:: ASSIGNMENT ::
Where the records below show a line containing "dieses Mal von Nancy)", start copying; end with the line containing "Letztes Jahr habe", and copy it too.

Collection entries:
--

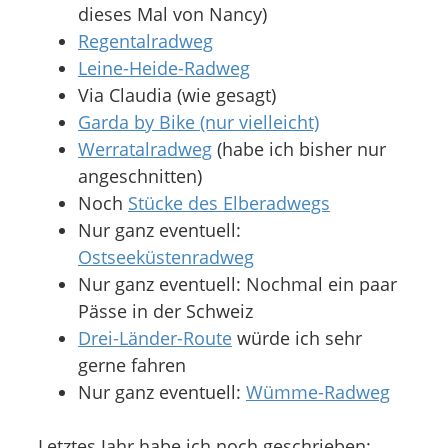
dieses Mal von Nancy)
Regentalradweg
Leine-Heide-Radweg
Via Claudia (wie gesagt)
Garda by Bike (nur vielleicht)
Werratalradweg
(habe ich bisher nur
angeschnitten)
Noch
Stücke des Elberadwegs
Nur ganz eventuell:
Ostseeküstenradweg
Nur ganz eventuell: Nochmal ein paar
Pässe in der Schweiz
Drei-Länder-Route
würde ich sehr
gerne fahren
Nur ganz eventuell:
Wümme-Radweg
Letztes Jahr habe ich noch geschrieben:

--

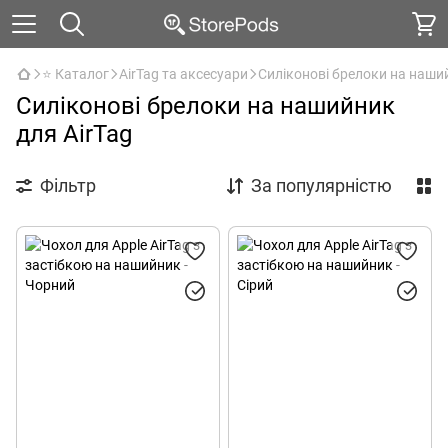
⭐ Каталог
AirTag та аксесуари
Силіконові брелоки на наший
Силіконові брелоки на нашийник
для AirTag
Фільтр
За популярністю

--

:: OUTPUT OF THE EXERCISE ::
dieses Mal von Nancy)
Regentalradweg
Leine-Heide-Radweg
Via Claudia (wie gesagt)
Garda by Bike (nur vielleicht)
Werratalradweg
(habe ich bisher nur
angeschnitten)
Noch
Stücke des Elberadwegs
Nur ganz eventuell:
Ostseeküstenradweg
Nur ganz eventuell: Nochmal ein paar
Pässe in der Schweiz
Drei-Länder-Route
würde ich sehr
gerne fahren
Nur ganz eventuell:
Wümme-Radweg
Letztes Jahr habe ich noch geschrieben:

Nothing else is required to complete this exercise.